What to work on - Copy the data below exactly, omitting any picture it contains.

(Saved data entries)
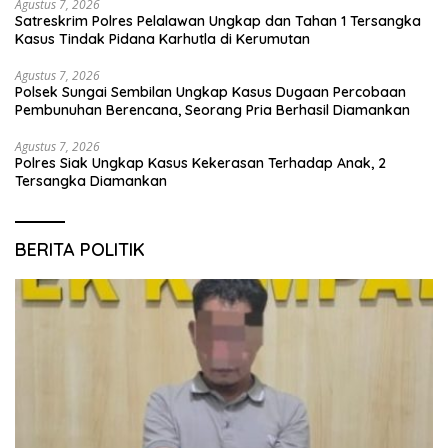
Agustus 7, 2026
Satreskrim Polres Pelalawan Ungkap dan Tahan 1 Tersangka
Kasus Tindak Pidana Karhutla di Kerumutan
Agustus 7, 2026
Polsek Sungai Sembilan Ungkap Kasus Dugaan Percobaan
Pembunuhan Berencana, Seorang Pria Berhasil Diamankan
Agustus 7, 2026
Polres Siak Ungkap Kasus Kekerasan Terhadap Anak, 2
Tersangka Diamankan
BERITA POLITIK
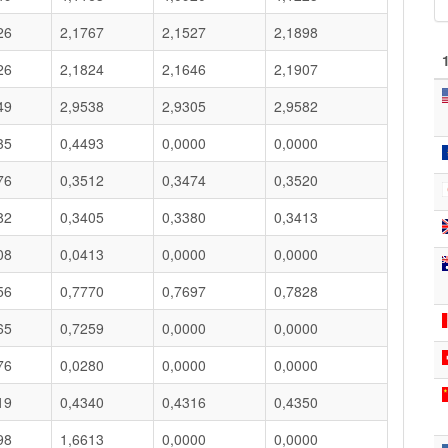
26
2,1767
2,1527
2,1898
26
2,1824
2,1646
2,1907
49
2,9538
2,9305
2,9582
35
0,4493
0,0000
0,0000
76
0,3512
0,3474
0,3520
82
0,3405
0,3380
0,3413
08
0,0413
0,0000
0,0000
56
0,7770
0,7697
0,7828
65
0,7259
0,0000
0,0000
76
0,0280
0,0000
0,0000
19
0,4340
0,4316
0,4350
98
1,6613
0,0000
0,0000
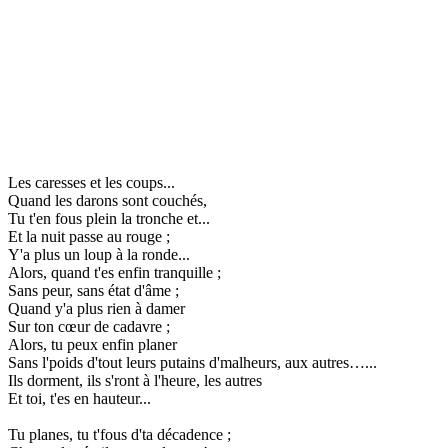
Les caresses et les coups...
Quand les darons sont couchés,
Tu t'en fous plein la tronche et...
Et la nuit passe au rouge ;
Y'a plus un loup à la ronde...
Alors, quand t'es enfin tranquille ;
Sans peur, sans état d'âme ;
Quand y'a plus rien à damer
Sur ton cœur de cadavre ;
Alors, tu peux enfin planer
Sans l'poids d'tout leurs putains d'malheurs, aux autres…...
Ils dorment, ils s'ront à l'heure, les autres
Et toi, t'es en hauteur...
Tu planes, tu t'fous d'ta décadence ;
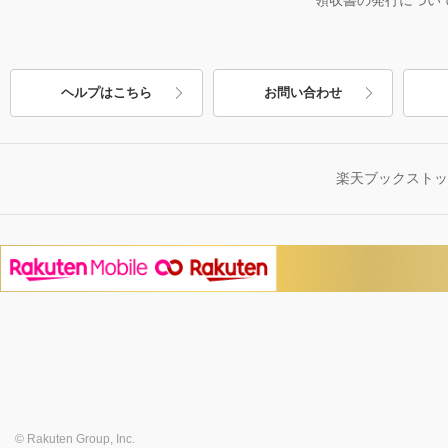
ヘルプはこちら
お問い合わせ
楽天ブックスト
© Rakuten Group, Inc.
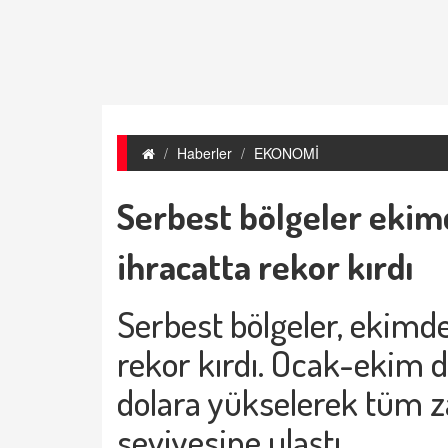
Haberler
EKONOMİ
Serbest bölgeler ekimd
ihracatta rekor kırdı
Serbest bölgeler, ekimde 
rekor kırdı. Ocak-ekim 
dolara yükselerek tüm 
seviyesine ulaştı.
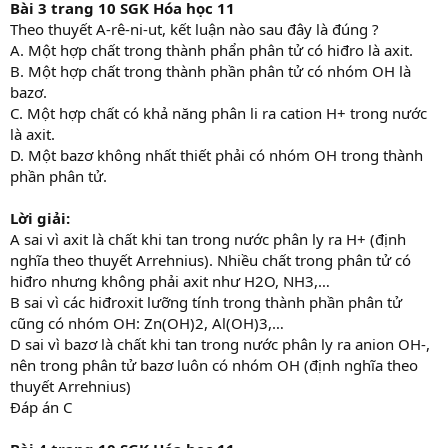
Bài 3 trang 10 SGK Hóa học 11
Theo thuyết A-rê-ni-ut, kết luận nào sau đây là đúng ?
A. Một hợp chất trong thành phẩn phân tử có hiđro là axit.
B. Một hợp chất trong thành phần phân tử có nhóm OH là
bazơ.
C. Một hợp chất có khả năng phân li ra cation H+ trong nước
là axit.
D. Một bazơ không nhất thiết phải có nhóm OH trong thành
phần phân tử.
Lời giải:
A sai vì axit là chất khi tan trong nước phân ly ra H+ (định
nghĩa theo thuyết Arrehnius). Nhiều chất trong phân tử có
hiđro nhưng không phải axit như H2O, NH3,…
B sai vì các hiđroxit lưỡng tính trong thành phần phân tử
cũng có nhóm OH: Zn(OH)2, Al(OH)3,…
D sai vì bazơ là chất khi tan trong nước phân ly ra anion OH-,
nên trong phân tử bazơ luôn có nhóm OH (định nghĩa theo
thuyết Arrehnius)
Đáp án C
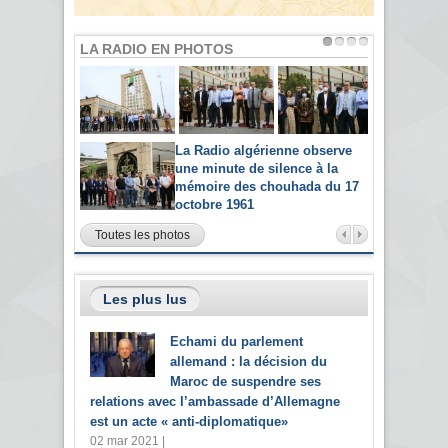
LA RADIO EN PHOTOS
La Radio algérienne observe
une minute de silence à la
mémoire des chouhada du 17
octobre 1961
Toutes les photos
Les plus lus
Echami du parlement
allemand : la décision du
Maroc de suspendre ses
relations avec l’ambassade d’Allemagne
est un acte « anti-diplomatique»
02 mar 2021 |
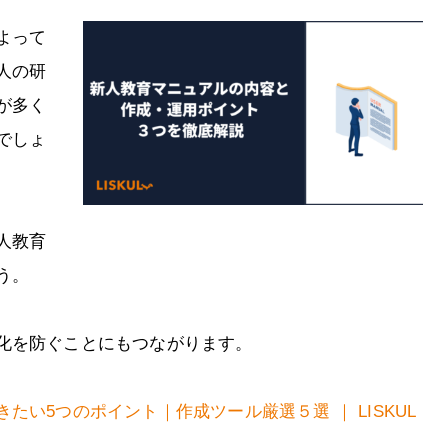
よって
人の研
が多く
でしょ
人教育
う。
化を防ぐことにもつながります。
い5つのポイント｜作成ツール厳選５選 ｜ LISKUL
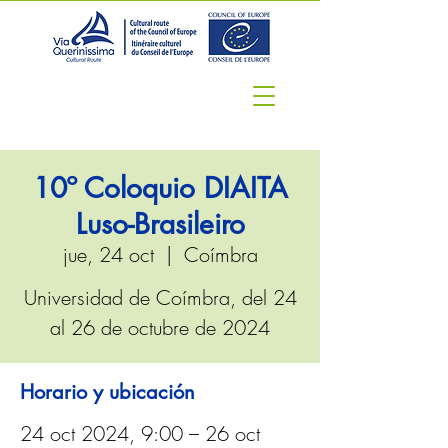
10º Coloquio DIAITA
Luso-Brasileiro
jue, 24 oct
  |  
Coímbra
Universidad de Coímbra, del 24
al 26 de octubre de 2024
Horario y ubicación
24 oct 2024, 9:00 – 26 oct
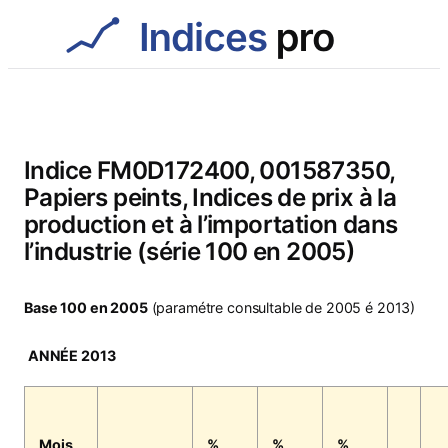
Aller
au
contenu
Indice FM0D172400, 001587350,
Papiers peints, Indices de prix à la
production et à l’importation dans
l’industrie (série 100 en 2005)
Base 100 en 2005
(paramétre consultable de 2005 é 2013)
ANNÉE 2013
Mois
%
%
%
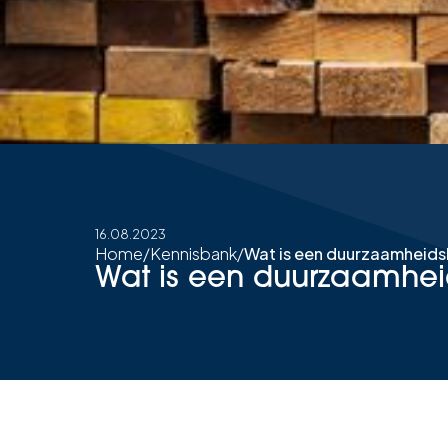
16.08.2023
Home
/
Kennisbank
/
Wat is een duurzaamheids
Wat is een duurzaamhei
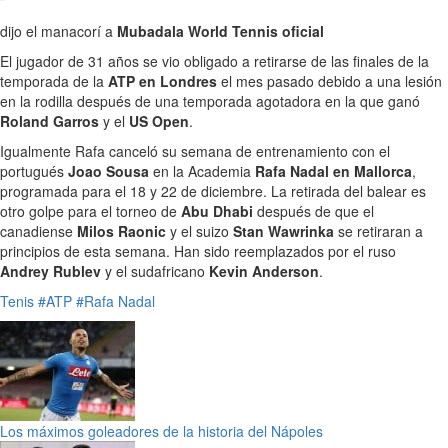
dijo el manacorí a
Mubadala World Tennis oficial
El jugador de 31 años se vio obligado a retirarse de las finales de la
temporada de la
ATP en Londres
el mes pasado debido a una lesión
en la rodilla después de una temporada agotadora en la que ganó
Roland Garros
y el
US Open
.
Igualmente Rafa canceló su semana de entrenamiento con el
portugués
Joao Sousa
en la Academia
Rafa Nadal en Mallorca
,
programada para el 18 y 22 de diciembre. La retirada del balear es
otro golpe para el torneo de
Abu Dhabi
después de que el
canadiense
Milos Raonic
y el suizo
Stan Wawrinka
se retiraran a
principios de esta semana. Han sido reemplazados por el ruso
Andrey Rublev
y el sudafricano
Kevin Anderson
.
Tenis
#ATP
#Rafa Nadal
Los máximos goleadores de la historia del Nápoles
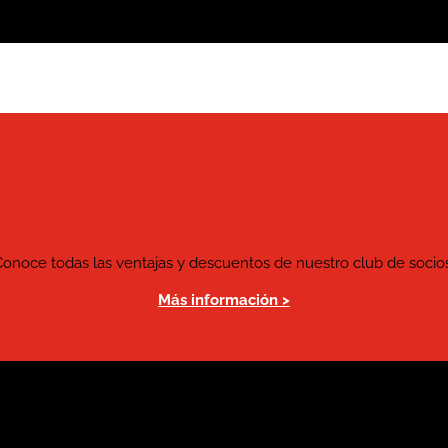
Conoce todas las ventajas y descuentos de nuestro club de socios
Más información >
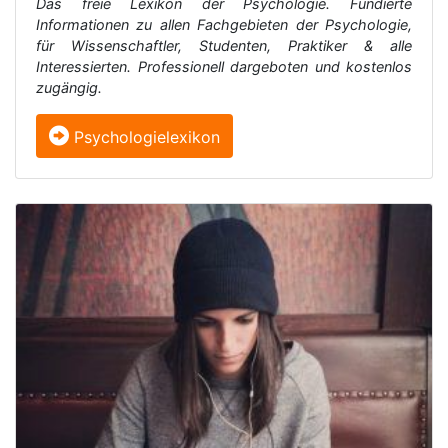
Das freie Lexikon der Psychologie. Fundierte
Informationen zu allen Fachgebieten der Psychologie,
für Wissenschaftler, Studenten, Praktiker & alle
Interessierten. Professionell dargeboten und kostenlos
zugängig.
Psychologielexikon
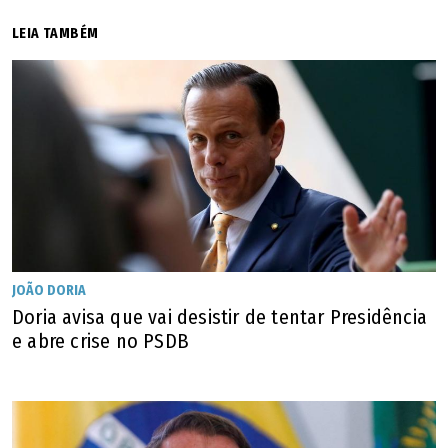
LEIA TAMBÉM
JOÃO DORIA
Doria avisa que vai desistir de tentar Presidência
e abre crise no PSDB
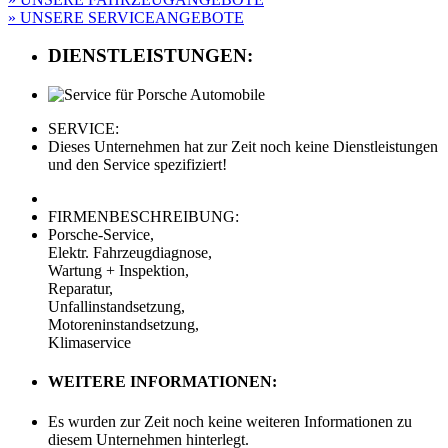
» UNSERE SERVICEANGEBOTE
DIENSTLEISTUNGEN:
SERVICE:
Dieses Unternehmen hat zur Zeit noch keine Dienstleistungen
und den Service spezifiziert!
FIRMENBESCHREIBUNG:
Porsche-Service,
Elektr. Fahrzeugdiagnose,
Wartung + Inspektion,
Reparatur,
Unfallinstandsetzung,
Motoreninstandsetzung,
Klimaservice
WEITERE INFORMATIONEN:
Es wurden zur Zeit noch keine weiteren Informationen zu
diesem Unternehmen hinterlegt.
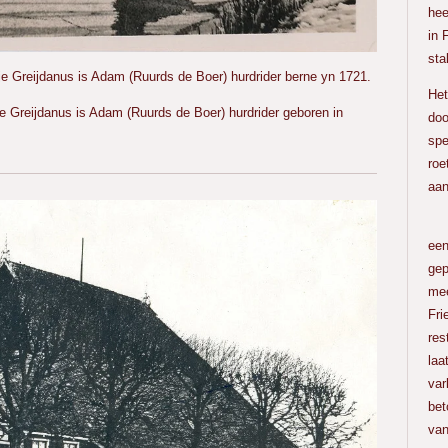
hee
in 
sta
e Greijdanus is Adam (Ruurds de Boer) hurdrider berne yn 1721.
Het
e Greijdanus is Adam (Ruurds de Boer) hurdrider geboren in
doo
spe
roe
aa
Ach
een
gep
mee
Fri
res
laa
var
bet
van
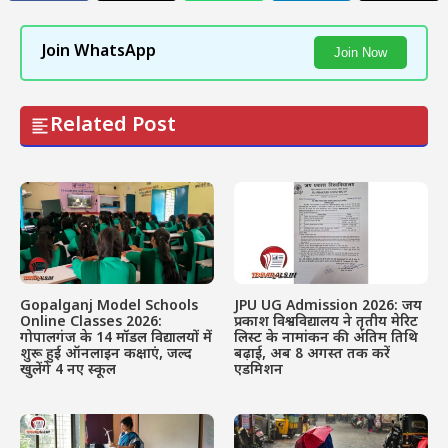
Join WhatsApp
Join Now
Related Post
Gopalganj Model Schools
JPU UG Admission 2026: जय
Online Classes 2026:
प्रकाश विश्वविद्यालय ने तृतीय मेरिट
गोपालगंज के 14 मॉडल विद्यालयों में
लिस्ट के नामांकन की अंतिम तिथि
शुरू हुई ऑनलाइन कक्षाएं, जल्द
बढ़ाई, अब 8 अगस्त तक करें
खुलेंगे 4 नए स्कूल
एडमिशन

Your response -
Agustus 7, 2026
Satreskrim Polres Pelalawan Ungkap dan Tahan 1 Tersangka
Kasus Tindak Pidana Karhutla di Kerumutan
Agustus 7, 2026
Polsek Sungai Sembilan Ungkap Kasus Dugaan Percobaan
Pembunuhan Berencana, Seorang Pria Berhasil Diamankan
Agustus 7, 2026
Polres Siak Ungkap Kasus Kekerasan Terhadap Anak, 2
Tersangka Diamankan
BERITA POLITIK
26
2,1767
2,1527
2,1898
26
2,1824
2,1646
2,1907
49
2,9538
2,9305
2,9582
35
0,4493
0,0000
0,0000
76
0,3512
0,3474
0,3520
82
0,3405
0,3380
0,3413
08
0,0413
0,0000
0,0000
56
0,7770
0,7697
0,7828
65
0,7259
0,0000
0,0000
76
0,0280
0,0000
0,0000
19
0,4340
0,4316
0,4350
98
1,6613
0,0000
0,0000
Les caresses et les coups...
Quand les darons sont couchés,
Tu t'en fous plein la tronche et...
Et la nuit passe au rouge ;
Y'a plus un loup à la ronde...
Alors, quand t'es enfin tranquille ;
Sans peur, sans état d'âme ;
Quand y'a plus rien à damer
Sur ton cœur de cadavre ;
Alors, tu peux enfin planer
Sans l'poids d'tout leurs putains d'malheurs, aux autres…...
Ils dorment, ils s'ront à l'heure, les autres
Et toi, t'es en hauteur...
Tu planes, tu t'fous d'ta décadence ;
ヘルプはこちら
お問い合わせ
楽天ブックスト
© Rakuten Group, Inc.
Haberler
EKONOMİ
Serbest bölgeler ekimd
ihracatta rekor kırdı
Serbest bölgeler, ekimde 
rekor kırdı. Ocak-ekim 
dolara yükselerek tüm 
seviyesine ulaştı.
Bài 3 trang 10 SGK Hóa học 11
Theo thuyết A-rê-ni-ut, kết luận nào sau đây là đúng ?
A. Một hợp chất trong thành phẩn phân tử có hiđro là axit.
B. Một hợp chất trong thành phần phân tử có nhóm OH là
bazơ.
C. Một hợp chất có khả năng phân li ra cation H+ trong nước
là axit.
D. Một bazơ không nhất thiết phải có nhóm OH trong thành
phần phân tử.
Lời giải:
A sai vì axit là chất khi tan trong nước phân ly ra H+ (định
nghĩa theo thuyết Arrehnius). Nhiều chất trong phân tử có
hiđro nhưng không phải axit như H2O, NH3,…
B sai vì các hiđroxit lưỡng tính trong thành phần phân tử
cũng có nhóm OH: Zn(OH)2, Al(OH)3,…
D sai vì bazơ là chất khi tan trong nước phân ly ra anion OH-,
nên trong phân tử bazơ luôn có nhóm OH (định nghĩa theo
thuyết Arrehnius)
Đáp án C
LA RADIO EN PHOTOS
La Radio algérienne observe
une minute de silence à la
mémoire des chouhada du 17
octobre 1961
Toutes les photos
Les plus lus
Echami du parlement
allemand : la décision du
Maroc de suspendre ses
relations avec l’ambassade d’Allemagne
est un acte « anti-diplomatique»
02 mar 2021 |
よって
人の研
が多く
でしょ
人教育
う。
化を防ぐことにもつながります。
い5つのポイント｜作成ツール厳選５選 ｜ LISKUL
10º Coloquio DIAITA
Luso-Brasileiro
jue, 24 oct
  |  
Coímbra
Universidad de Coímbra, del 24
al 26 de octubre de 2024
Horario y ubicación
24 oct 2024, 9:00 – 26 oct
Aller
au
contenu
Indice FM0D172400, 001587350,
Papiers peints, Indices de prix à la
production et à l’importation dans
l’industrie (série 100 en 2005)
Base 100 en 2005
(paramétre consultable de 2005 é 2013)
ANNÉE 2013
Mois
%
%
%
16.08.2023
Home
/
Kennisbank
/
Wat is een duurzaamheids
Wat is een duurzaamhei
dijo el manacorí a
Mubadala World Tennis oficial
El jugador de 31 años se vio obligado a retirarse de las finales de la
temporada de la
ATP en Londres
el mes pasado debido a una lesión
en la rodilla después de una temporada agotadora en la que ganó
Roland Garros
y el
US Open
.
Igualmente Rafa canceló su semana de entrenamiento con el
portugués
Joao Sousa
en la Academia
Rafa Nadal en Mallorca
,
programada para el 18 y 22 de diciembre. La retirada del balear es
otro golpe para el torneo de
Abu Dhabi
después de que el
canadiense
Milos Raonic
y el suizo
Stan Wawrinka
se retiraran a
principios de esta semana. Han sido reemplazados por el ruso
Andrey Rublev
y el sudafricano
Kevin Anderson
.
Tenis
#ATP
#Rafa Nadal
Los máximos goleadores de la historia del Nápoles
Conoce todas las ventajas y descuentos de nuestro club de socios
Más información >
Das freie Lexikon der Psychologie. Fundierte
Informationen zu allen Fachgebieten der Psychologie,
für Wissenschaftler, Studenten, Praktiker & alle
Interessierten. Professionell dargeboten und kostenlos
zugängig.
Psychologielexikon
LEIA TAMBÉM
JOÃO DORIA
Doria avisa que vai desistir de tentar Presidência
e abre crise no PSDB
» UNSERE SERVICEANGEBOTE
DIENSTLEISTUNGEN:
SERVICE:
Dieses Unternehmen hat zur Zeit noch keine Dienstleistungen
und den Service spezifiziert!
FIRMENBESCHREIBUNG:
Porsche-Service,
Elektr. Fahrzeugdiagnose,
Wartung + Inspektion,
Reparatur,
Unfallinstandsetzung,
Motoreninstandsetzung,
Klimaservice
WEITERE INFORMATIONEN:
Es wurden zur Zeit noch keine weiteren Informationen zu
diesem Unternehmen hinterlegt.
hee
in 
sta
e Greijdanus is Adam (Ruurds de Boer) hurdrider berne yn 1721.
Het
e Greijdanus is Adam (Ruurds de Boer) hurdrider geboren in
doo
spe
roe
aa
Ach
een
gep
mee
Fri
res
laa
var
bet
van
Join WhatsApp
Join Now
Related Post
Gopalganj Model Schools
JPU UG Admission 2026: जय
Online Classes 2026:
प्रकाश विश्वविद्यालय ने तृतीय मेरिट
गोपालगंज के 14 मॉडल विद्यालयों में
लिस्ट के नामांकन की अंतिम तिथि
शुरू हुई ऑनलाइन कक्षाएं, जल्द
बढ़ाई, अब 8 अगस्त तक करें
खुलेंगे 4 नए स्कूल
एडमिशन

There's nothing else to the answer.